Die bekommt der Blogger Alexej Nawalny, Anführer und Hoffnungsträger der neuen Bürgerbewegung, gerade besonders zu spüren. Den Gerichtsprozess wegen Veruntreuung gegen Russlands obersten Antikorruptionskämpfer halten viele seiner Landsleute für einen Racheakt Putins, der Russlands bekanntesten Kremlkritiker auf stumm schalten will.
Doch so sehr Alexej Nawalny ein neues Politikverständnis verkörpert, zudem als Anwalt des Volkes gilt und von der Bürgerbewegung als potenzieller Putin-Nachfolger gehandelt wird, so zwiespältig ist sein politischer Hintergrund.
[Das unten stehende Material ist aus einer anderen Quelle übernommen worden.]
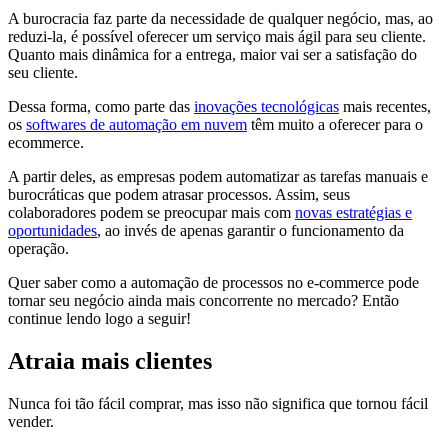
A burocracia faz parte da necessidade de qualquer negócio, mas, ao
reduzi-la, é possível oferecer um serviço mais ágil para seu cliente.
Quanto mais dinâmica for a entrega, maior vai ser a satisfação do
seu cliente.
Dessa forma, como parte das
inovações tecnológicas
mais recentes,
os
softwares de automação em nuvem
têm muito a oferecer para o
ecommerce.
A partir deles, as empresas podem automatizar as tarefas manuais e
burocráticas que podem atrasar processos. Assim, seus
colaboradores podem se preocupar mais com
novas estratégias e
oportunidades
, ao invés de apenas garantir o funcionamento da
operação.
Quer saber como a automação de processos no e-commerce pode
tornar seu negócio ainda mais concorrente no mercado? Então
continue lendo logo a seguir!
Atraia mais clientes
Nunca foi tão fácil comprar, mas isso não significa que tornou fácil
vender.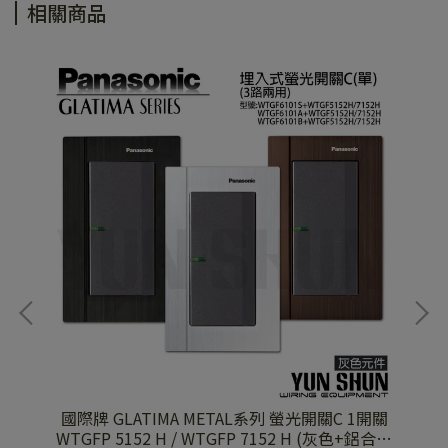
相關商品
GF
國際牌 GLATIMA METAL系列 螢光開關C 1開關
國
 陶
WTGFP 5152 H / WTGFP 7152 H (灰色+鋁合金
WTGFP 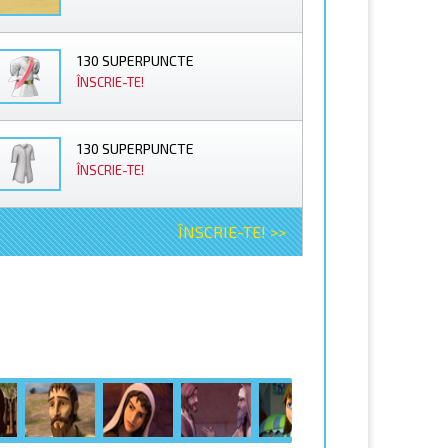
130 SUPERPUNCTE
ÎNSCRIE-TE!
130 SUPERPUNCTE
ÎNSCRIE-TE!
ÎNSCRIE-TE! >>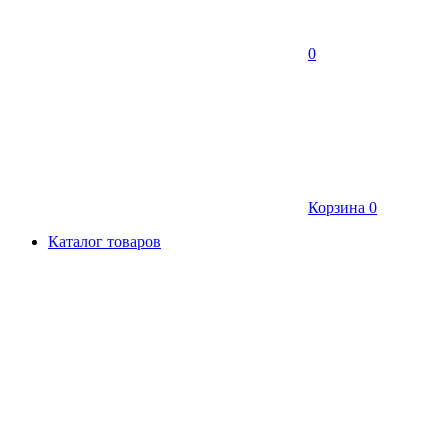
0
Корзина
0
Каталог товаров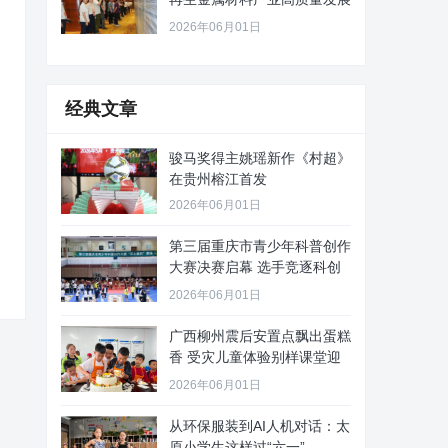
路径
2026年06月01日
经典文章
骏马奖得主姚瑶新作《村超》
在贵州榕江首发
2026年06月01日
第三届重庆市青少年科普创作
大赛决赛启幕 选手竞逐科创
舞台
2026年06月01日
广西柳州震后安置点飘出蛋糕
香 受灾儿童体验别样课堂迎
“六
2026年06月01日
从环保服装到AI人机对话：太
原小学生这样过“六一”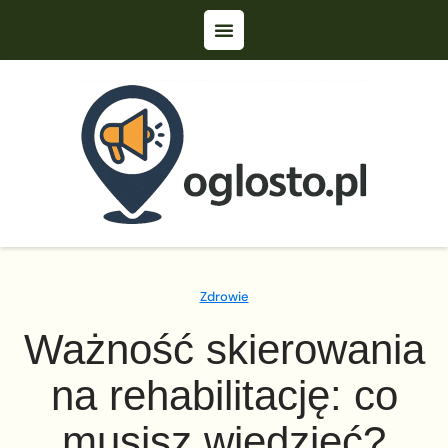
Zdrowie
Ważność skierowania
na rehabilitację: co
musisz wiedzieć?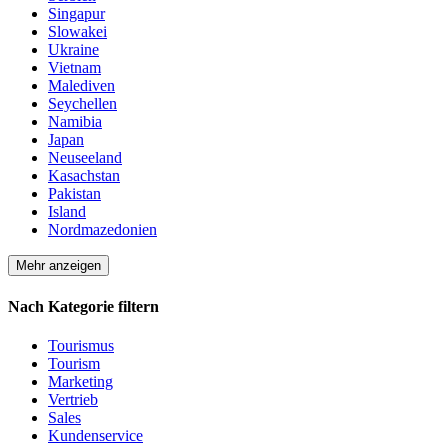
Singapur
Slowakei
Ukraine
Vietnam
Malediven
Seychellen
Namibia
Japan
Neuseeland
Kasachstan
Pakistan
Island
Nordmazedonien
Mehr anzeigen
Nach Kategorie filtern
Tourismus
Tourism
Marketing
Vertrieb
Sales
Kundenservice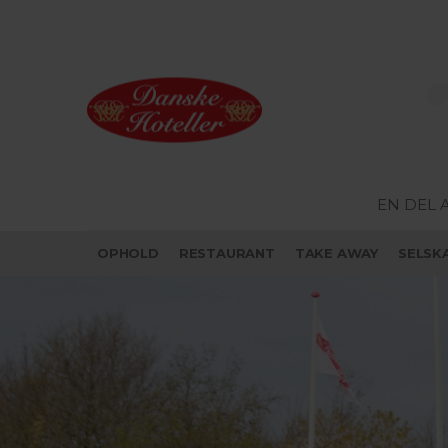
EN DEL 
OPHOLD
RESTAURANT
TAKE AWAY
SELSK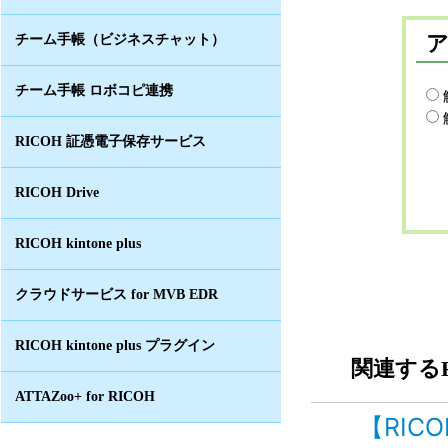
チーム手帳（ビジネスチャット）
チーム手帳 ロボコピ連携
RICOH 証憑電子保存サービス
RICOH Drive
RICOH kintone plus
クラウドサービス for MVB EDR
RICOH kintone plus プラグイン
関連するF
ATTAZoo+ for RICOH
【RIC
Er unterstützte ultranationalistische Gruppierungen und ist bekannt für seine Tiraden gegen angebliche Überfremdung Russlands sowie seinen Traum von einer „russischen nationalen Wiedergeburt“.
Nationalgesinnte Russen
Nawalny gehört sicher zu jener Garde nationalgesinnter Russen, die auch mit reaktionären Mentalitäten in der Protestbewegung um Anhänger buhlen – und vor denen Ljudmilla Ulitzkaja warnt. Schon fürchtet die 70-jährige Autorin die massenhafte Wiederkehr des Sowjetmenschen, jenes durch und durch opportunistischen, folgsamen und verantwortungsscheuen Charakters, der von einem neuen russischen Imperium träumt. „Das sind Menschen, die sagen, der Stalinismus war nicht schlecht und Stalin hätte Russland gut getan“, sagt die für ihr aktuelles Buch „Das grüne Zelt“ hochgelobte Schriftstellerin.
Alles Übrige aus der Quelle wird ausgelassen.